Given records START

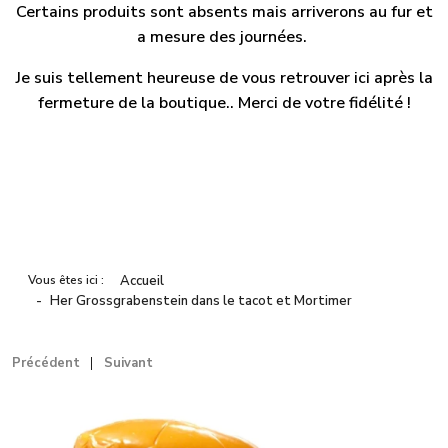
Certains produits sont absents mais arriverons au fur et
a mesure des journées.
Je suis tellement heureuse de vous retrouver ici après la
fermeture de la boutique.. Merci de votre fidélité !
Vous êtes ici :
Accueil
Her Grossgrabenstein dans le tacot et Mortimer
Précédent
Suivant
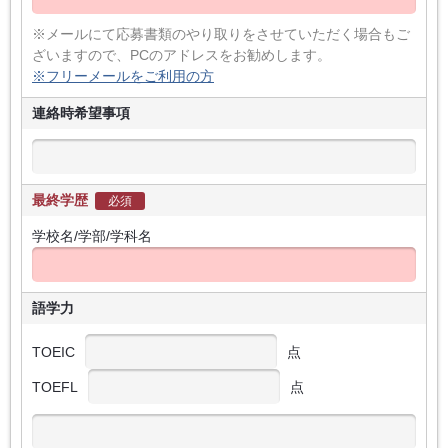
※メールにて応募書類のやり取りをさせていただく場合もご
ざいますので、PCのアドレスをお勧めします。
※フリーメールをご利用の方
連絡時希望事項
最終学歴
必須
学校名/学部/学科名
語学力
TOEIC
点
TOEFL
点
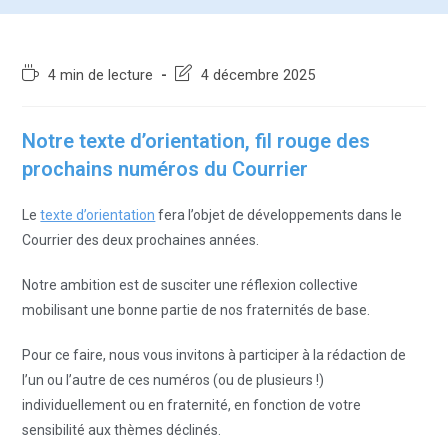
4 min de lecture
4 décembre 2025
Notre texte d’orientation, fil rouge des
prochains numéros du Courrier
Le
texte d’orientation
fera l’objet de développements dans le
Courrier des deux prochaines années.
Notre ambition est de susciter une réflexion collective
mobilisant une bonne partie de nos fraternités de base.
Pour ce faire, nous vous invitons à participer à la rédaction de
l’un ou l’autre de ces numéros (ou de plusieurs !)
individuellement ou en fraternité, en fonction de votre
sensibilité aux thèmes déclinés.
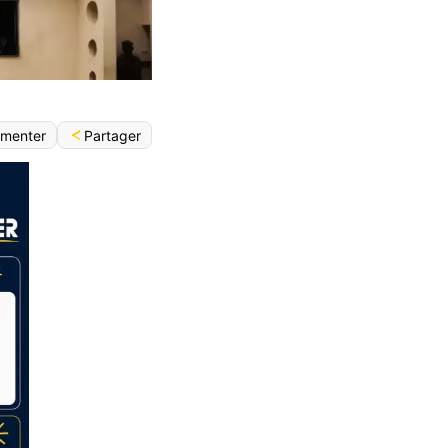
Partager
menter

Given records END

* Task to complete *
Pull every line containing "Notre" out of the material and copy it.

* Answer space *
Notre texte d’orientation, fil rouge des
Notre ambition est de susciter une réflexion collective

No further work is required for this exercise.